One day I needed to automate downloads from ASP.Net powered site.
I’ve never done any ASP befor so I don’t realy know how that works. While digging my site I’ve found that it’s just a pile of crap (BTW if you need scraping protection - use ASP.net :) Also it seems like ASP technology tries to make simple things complex. Ie even a basic link is actually a form submission. also ASP abuses javascript by making it required even for simple pages.

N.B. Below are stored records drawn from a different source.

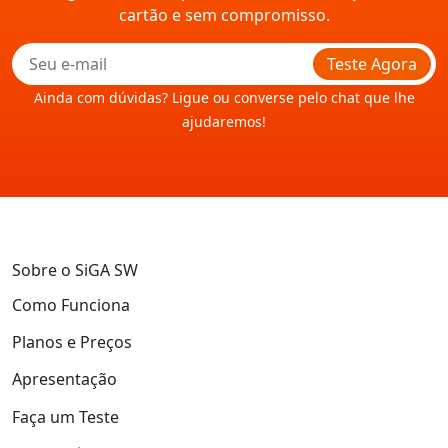
cartão e sem compromisso.
Teste Agora
Ainda com dúvidas? Ligue ou converse pelo chat que lhe
ajudaremos!
Sobre o SiGA SW
Como Funciona
Planos e Preços
Apresentação
Faça um Teste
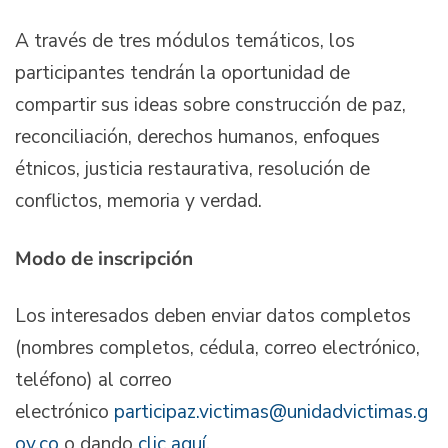
A través de tres módulos temáticos, los
participantes tendrán la oportunidad de
compartir sus ideas sobre construcción de paz,
reconciliación, derechos humanos, enfoques
étnicos, justicia restaurativa, resolución de
conflictos, memoria y verdad.
Modo de inscripción
Los interesados deben enviar datos completos
(nombres completos, cédula, correo electrónico,
teléfono) al correo
electrónico
participaz.victimas@unidadvictimas.g
ov.co
o dando
clic aquí
.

Turned out that it’s still possible to scrape the site with Mechanize with some extra ASP.Net magic.
In my case I had to:
extract javascript arguments from javascript handlers
def asp_link_args href = self.attributes['href'] href =~ /\(([^()]+)\)/ && $1.split(/\W?\s*,\s*\W?/).map(&:strip).map {|i| i.gsub(/^['"]|['"]$/,'')} end
asp-click asp-links(wich is a form submission)
def asp_click(action_arg = nil) etarget,earg = asp_link_args.values_at(0, 1) f = self.page.form_with(:name => 'aspnetForm') f.action = asp_link_args.values_at(action_arg) if action_arg f['__EVENTTARGET'] = etarget f['__EVENTARGUMENT'] = earg f.submit end
Both methods defined in Mechanize::Page::Link
context so we can express our clicking trail like:
file = page.link_with(:text => 'Journall').asp_click.
link_with(:text => 'All Downloads').asp_click(4).
link_with(:text => 'Download').asp_click
Which is pretty nice!
Above solution isn’t a generic approach for scrapign ASP.net sites rather just an example of how great Ruby and Mechanize are and how they can help you make complex solution easy.